Cette association ne vit que des cotisations de ses adhérents (51428 adhérents). Elle emploie 37 salariés. L’Assemblée Générale se compose de soixante délégués régionaux, répartis en quatre régions représentant les adhérents des différents groupes de comptables et régisseurs. Ces délégués élisent le Comité de direction (21 membres) qui se réunit une fois par trimestre. Un bureau, composé de huit membres, présidé par moi-même, se réunit une fois par mois. L’AFCM développe une action sociale importante à travers la location de plus de 400 appartements réservés aux jeunes fonctionnaires à des prix inférieurs au marché. Elle propose des prêts aux adhérents et aux retraités, octroie des subventions scolaires annuelles aux plus démunis, des réductions pour des séjours en villages de vacances. L’AFCM est cofondatrice de la Fondation de l’Avenir, organisme de recherche médicale et la soutient par des subventions annuelles.
Une réforme de la responsabilité des gestionnaires publics va être mise en place au 1er janvier 2023, quel est votre constat ?
Souhaitant que la gestion publique se rapproche de la gestion privée, le gouvernement a mis au point une réforme comprenant différentes mesures. La Cour de discipline budgétaire et financière va être supprimée ainsi que la responsabilité personnelle et pécuniaire des comptables publics. La responsabilité des gestionnaires publics sera mise en place au 1er janvier 2023. Elle vise à sanctionner uniquement des fautes graves d’un montant significatif en regard du budget impacté. Ordonnateurs et comptables peuvent être sanctionnés, sont cependant exclus les élus et les ministres. La séparation entre les ordonnateurs et les comptables publics, elle, demeure.
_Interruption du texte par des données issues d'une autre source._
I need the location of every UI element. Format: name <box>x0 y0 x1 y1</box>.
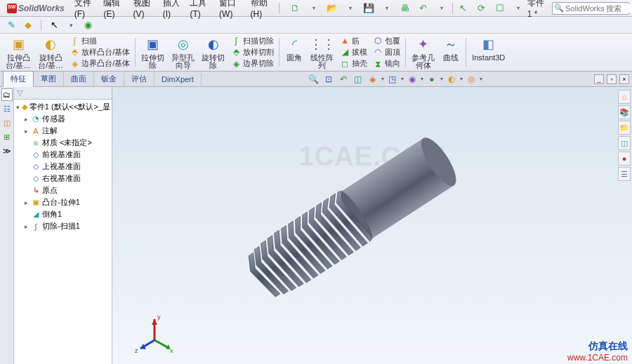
tree-cutsweep1[interactable]: ▸ ∫ 切除-扫描1 <box>14 220 112 232</box>
zoom-area-button[interactable]: ⊡ <box>322 73 335 86</box>
hole-wizard-button[interactable]: ◎ 异型孔 向导 <box>169 35 197 69</box>
sweep-cut-button[interactable]: ∫扫描切除 <box>231 35 274 46</box>
edit-appearance-button[interactable]: ● <box>426 73 438 86</box>
configuration-manager-tab[interactable]: ◫ <box>1 116 13 129</box>
restore-button[interactable]: ▫ <box>607 74 617 84</box>
curves-button[interactable]: ～ 曲线 <box>439 35 463 69</box>
menu-tools[interactable]: 工具(T) <box>185 0 213 20</box>
menu-edit[interactable]: 编辑(E) <box>99 0 127 20</box>
dropdown-icon[interactable]: ▾ <box>64 18 78 32</box>
dimxpert-manager-tab[interactable]: ⊞ <box>1 130 13 143</box>
dropdown-icon[interactable]: ▾ <box>440 76 443 82</box>
hide-show-button[interactable]: ◉ <box>406 73 419 86</box>
tree-sensors[interactable]: ▸ ◔ 传感器 <box>14 113 112 125</box>
property-manager-tab[interactable]: ☷ <box>1 102 13 115</box>
file-explorer-tab[interactable]: 📁 <box>618 121 631 135</box>
zoom-fit-button[interactable]: 🔍 <box>308 73 320 86</box>
dropdown-icon[interactable]: ▾ <box>480 76 482 82</box>
revolve-cut-button[interactable]: ◐ 旋转切 除 <box>199 35 228 69</box>
boundary-button[interactable]: ◈边界凸台/基体 <box>70 58 130 69</box>
menu-view[interactable]: 视图(V) <box>129 0 157 20</box>
tab-sheetmetal[interactable]: 钣金 <box>94 72 124 86</box>
tree-root[interactable]: ▾ ◆ 零件1 (默认<<默认>_显 <box>14 101 112 113</box>
display-manager-tab[interactable]: ≫ <box>1 144 13 157</box>
sketch-tool-icon[interactable]: ✎ <box>4 18 18 32</box>
dropdown-icon[interactable]: ▾ <box>379 1 395 15</box>
reference-geometry-button[interactable]: ✦ 参考几 何体 <box>409 35 437 69</box>
apply-scene-button[interactable]: ◐ <box>445 73 458 86</box>
tab-evaluate[interactable]: 评估 <box>124 72 154 86</box>
new-button[interactable]: 🗋 <box>288 1 303 15</box>
previous-view-button[interactable]: ↶ <box>337 73 350 86</box>
loft-cut-button[interactable]: ⬘放样切割 <box>231 46 274 58</box>
close-button[interactable]: × <box>619 74 629 84</box>
search-input[interactable] <box>564 4 632 13</box>
tab-dimxpert[interactable]: DimXpert <box>154 73 202 86</box>
display-style-button[interactable]: ◳ <box>386 73 399 86</box>
tree-chamfer1[interactable]: ◢ 倒角1 <box>14 208 112 220</box>
tree-top-plane[interactable]: ◇ 上视基准面 <box>14 161 112 173</box>
tree-origin[interactable]: ↳ 原点 <box>14 184 112 196</box>
view-orientation-button[interactable]: ◈ <box>367 73 379 86</box>
rebuild-button[interactable]: ⟳ <box>474 1 489 15</box>
mirror-button[interactable]: ⧗镜向 <box>373 58 400 69</box>
dropdown-icon[interactable]: ▾ <box>421 76 423 82</box>
extrude-boss-button[interactable]: ▣ 拉伸凸 台/基… <box>3 35 34 69</box>
graphics-viewport[interactable]: 1CAE.COM <box>112 87 632 364</box>
open-button[interactable]: 📂 <box>324 1 340 15</box>
sweep-button[interactable]: ∫扫描 <box>70 35 130 46</box>
tree-front-plane[interactable]: ◇ 前视基准面 <box>14 149 112 161</box>
select-button[interactable]: ↖ <box>456 1 471 15</box>
tree-material[interactable]: ≡ 材质 <未指定> <box>14 137 112 149</box>
appearances-tab[interactable]: ● <box>618 151 631 166</box>
print-button[interactable]: 🖶 <box>397 1 413 15</box>
resources-tab[interactable]: ⌂ <box>618 90 631 104</box>
instant3d-button[interactable]: ◧ Instant3D <box>469 35 508 69</box>
revolve-boss-button[interactable]: ◐ 旋转凸 台/基… <box>35 35 66 69</box>
dropdown-icon[interactable]: ▾ <box>460 76 463 82</box>
save-button[interactable]: 💾 <box>361 1 376 15</box>
expand-icon[interactable]: ▸ <box>22 116 29 123</box>
dropdown-icon[interactable]: ▾ <box>434 1 449 15</box>
collapse-icon[interactable]: ▾ <box>15 104 20 111</box>
menu-window[interactable]: 窗口(W) <box>215 0 244 20</box>
dropdown-icon[interactable]: ▾ <box>343 1 358 15</box>
tab-sketch[interactable]: 草图 <box>34 72 64 86</box>
dome-button[interactable]: ◠圆顶 <box>373 46 400 58</box>
feature-tool-icon[interactable]: ◆ <box>21 18 35 32</box>
dropdown-icon[interactable]: ▾ <box>306 1 322 15</box>
search-box[interactable]: 🔍 <box>552 2 629 15</box>
tree-right-plane[interactable]: ◇ 右视基准面 <box>14 173 112 184</box>
feature-manager-tab[interactable]: 🗂 <box>1 88 13 101</box>
expand-icon[interactable]: ▸ <box>22 128 29 135</box>
tab-surface[interactable]: 曲面 <box>64 72 94 86</box>
tree-extrude1[interactable]: ▸ ▣ 凸台-拉伸1 <box>14 196 112 208</box>
custom-props-tab[interactable]: ☰ <box>618 167 631 181</box>
dropdown-icon[interactable]: ▾ <box>511 1 526 15</box>
view-setting-button[interactable]: ◎ <box>465 73 478 86</box>
expand-icon[interactable]: ▸ <box>22 199 29 206</box>
orientation-triad[interactable]: y x z <box>133 312 176 357</box>
extrude-cut-button[interactable]: ▣ 拉伸切 除 <box>138 35 167 69</box>
dropdown-icon[interactable]: ▾ <box>401 76 404 82</box>
undo-button[interactable]: ↶ <box>416 1 431 15</box>
tree-annotations[interactable]: ▸ A 注解 <box>14 125 112 137</box>
minimize-button[interactable]: _ <box>594 74 604 84</box>
section-view-button[interactable]: ◫ <box>352 73 364 86</box>
dropdown-icon[interactable]: ▾ <box>381 76 384 82</box>
options-button[interactable]: ☐ <box>492 1 508 15</box>
design-library-tab[interactable]: 📚 <box>618 105 631 119</box>
loft-button[interactable]: ⬘放样凸台/基体 <box>70 46 130 58</box>
select-tool-icon[interactable]: ↖ <box>47 18 61 32</box>
rebuild-icon[interactable]: ◉ <box>81 18 95 32</box>
view-palette-tab[interactable]: ◫ <box>618 136 631 150</box>
shell-button[interactable]: ◻抽壳 <box>340 58 367 69</box>
linear-pattern-button[interactable]: ⋮⋮ 线性阵 列 <box>308 35 336 69</box>
wrap-button[interactable]: ⬡包覆 <box>373 35 400 46</box>
menu-help[interactable]: 帮助(H) <box>246 0 275 20</box>
filter-icon[interactable]: ▽ <box>17 88 22 97</box>
tab-features[interactable]: 特征 <box>3 71 34 87</box>
expand-icon[interactable]: ▸ <box>22 223 29 230</box>
boundary-cut-button[interactable]: ◈边界切除 <box>231 58 274 69</box>
menu-insert[interactable]: 插入(I) <box>159 0 185 20</box>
La réforme vise à mieux exercer la mission de jugement des gestionnaires publics avec des pouvoirs de sanctions plus importants vis-à-vis de celui qui commet réellement la faute. Cependant, le texte de loi manquant de précisions, une abondante jurisprudence risque de voir le jour. Le gouvernement a choisi la voie de l’ordonnance pour légiférer sur cette réforme. Le parlement n’aura donc d’autre choix que de ratifier ou pas le texte sans pouvoir débattre sur le fond.
Que devient le Cautionnement obligatoire ?
Le cautionnement est un des attributs majeurs de la responsabilité personnelle et pécuniaire des comptables publics. Il permet de garantir gratuitement l’État ou la collectivité pour tout type de débet (juridictionnel, administratif, vol ou détournement…). L’ordonnance sur la responsabilité des gestionnaires publics, qui ne traite que des mises en cause juridictionnelles, ne l’évoque pas.
Cela veut-il dire qu’il disparait ?
J’ai bon espoir que les pouvoirs publics auront à cœur de conserver cette garantie offerte par un opérateur qui n’a jamais failli en 114 ans d’existence et qui verse, à hauteur du cautionnement, les sommes réclamées par la Direction des Créances Spéciales du Trésor, quelle que soit l’origine de la somme mise à la charge du redevable. J’espère donc que les décrets d’application sauront réparer cet oubli qui remet en question l’existence de notre association mutuelle.
Quelques chiffres :
- 51248 adhérents.
- 1,061 milliard d’euros. de cautionnement garantis à l’État.
- 660 413 euros de cautionnement versés sur débets pour les 6 dernières années.